I find driving in Ipoh challenging because of the general disregard for red lights, lane markings and right of way displayed by many motorists. Motorcyclists are completely cavalier regarding the rules of the road, probably because if you knock a rider off her/his bike, it’s always your fault, even if they’ve come through a red light straight at you! However, the way people decorate their cars provides some light relief. There are hundreds, if not thousands, of little Malaysian-made cars on the roads of Ipoh, many with their back ledges richly decorated with cushions, soft toys, fake flowers and religious paraphernalia. One of the favourites is a row of brightly coloured synthetic strawberry cushions, which you can buy from any number of stalls in the Cameron Highlands where actual strawberries are grown. Alternatively you can have a worm (as in the pic above) which takes up most of the ledge. I too drive a Myvi but its ledge is disappointingly free of decoration!
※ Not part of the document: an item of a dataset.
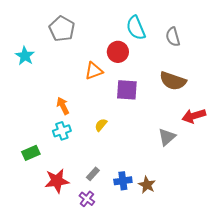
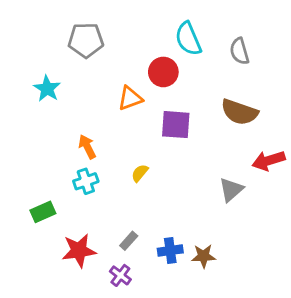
gray pentagon: (62, 29) -> (86, 40), turned -30
cyan star: (25, 56) -> (47, 89), moved
brown star: (147, 185) -> (203, 256), turned -30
Motorcycles are the only form of transport for many Vietnamese families. To see a whole family (mum, dad and anywhere from one to four children) on one bike is not at all unusual. There are thousands of motorbikes on the road at any one time and they outnumber other vehicles by about 10 to one. And we were in Da Nang. I imagine that the traffic in Ho Chi Minh City and Hanoi is far denser. Even less notice is taken of red lights than in Ipoh and motorcyclists don’t even seem to slow down at intersections. Somehow they all manage to miss each other most of the time (we did see one collision) aided by enthusiastic and consistent use of horns. The photo above is a good example of the way in which motorbikes are used in Vietnam. Each member of this family is doing something other than concentrating on the traffic – mum is searching for something in her handbag, son is brandishing a sword (perhaps in an effort to keep other motorcyclists at bay) and dad has removed the mask that protects him from the polluted air to take a long pull at his cigarette!
I now have a little white Malaysian Myvi (see pic) in the carport. It means that theoretically I can go wherever I like around Ipoh and further afield. However, so far, I’ve only driven to the supermarket. Why so unadventurous? One reason is the traffic here – lots of it, particularly scooter riders, who come at you from all directions. For many families, scooters are their only means of transport, so you often see whole families on one scooter – Mum and Dad seated with the baby between them and the toddler standing up in front of Dad just behind the handle-bars. I am terrified of knocking into one of these and being responsible for injuring a child. I’ve decided that the best time for going out is the middle of the morning, when most people are already at work and schools have begun. The other reason for my reticence about driving is my lack of familiarity with the layout of Ipoh. That is getting better with time and I guess getting lost is one of the ways I will learn my way round. I promise that I will get better at this so that, by the time you come on a visit, I will be a competent and entertaining tour guide!